When Kim laughed the fellow laughed too. When he made a wry face or grimaces, the other person, whoever he was, did the same. No matter how quickly Kim might turn around to catch him, he was gone.
Now Kim had never before seen a mirror and did not know what it might be. Yet thinking it was almost like fairy magic, he bought the metal disc and took it back with him.
When he arrived home he must first of all unpack the boxes containing the pretty things for the women of his family, for the girls were impatient to see what their father had brought them.
They were so absorbed in their gifts that they did not notice what Mr. Kim had bought for himself. So he laid the case containing the mirror on the table and put some other purchases away in the big cabinet, inlaid with mother-of-pearl, that stood in the best room. Then he went out to look after his mill, and the pigs, the donkey, and the bull.
No sooner had the girls opened the mirror case, than terrible things happened. The mother, who was behind the daughter, saw the face of a young woman and was startled at beholding a stranger, as she thought, in her house. Instantly she broke out in a fit of jealous passion.
“Your father has brought home another woman, a ge-sang, from Seoul, to take my place. What does he mean?”
At the same time the daughter, seeing a face in the polished metal, cried out, “No mother, we won’t have any strange woman in your place. Besides she’s too young and will be a tyrant to us.”
Hearing the loud voices and crying, the grandmother hobbled in and asked what was the matter.
“Look, see for yourself, what our daddy has brought home to us to make us miserable.”
Seeing the mirror, Granny looked into it for a moment. Then she too burst into a passion, and cried out, “I won’t have this old woman in our house. It’s enough for my son to support me and his family. Oh, why did he go to Seoul?”
By this time there was such a racket with four women, young, middle-aged, and old, crying so lustily, that each one quickly used up three paper handkerchiefs apiece, before they could dry their tears.
While still crying out, “ugo, ugo!” very loudly, grandfather came in, shaking his stick and ordering them to be quiet. Then, looking at their streaming faces and dropping tears, he demanded to know the cause of the trouble.
“See for yourself,” said his wife.

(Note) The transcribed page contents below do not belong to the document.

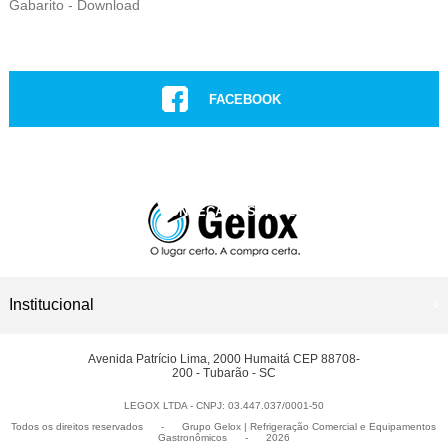
Gabarito - Download
FACEBOOK
INSTAGRAM
CONHEÇA NOSSAS LOJAS
ASSISTÊNCIA TÉCNICA
Institucional
Avenida Patrício Lima, 2000 Humaitá CEP 88708-
200 - Tubarão - SC
LEGOX LTDA - CNPJ: 03.447.037/0001-50
Todos os direitos reservados
-
Grupo Gelox | Refrigeração Comercial e Equipamentos
Gastronômicos
-
2026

Then she handed him the metal trouble-maker, such as had never before been seen in the village.
At once the old man turned almost purple with rage.
“What,” cried he in his cracked voice, “is my son so unfilial as to bring another old man into the house? How can he support two fathers? Where will he get the kimchi and millet for the old fellow to eat?” Then he threw the mirror into its box and slammed down the lid tight.
All this time while jealousy was eating up these angry people and threatening to disrupt the family, the noise increased so greatly, that the husband left his pigs and his mill, and rushed in to see what was the matter.
At once his wife, who was a very strong woman, flew at him, and seizing his topknot, pulled him and dragged him over the floor and outdoors, and along into the street, never stopping till she reached the house of the judge to tell her troubles. There she made out a terrible story.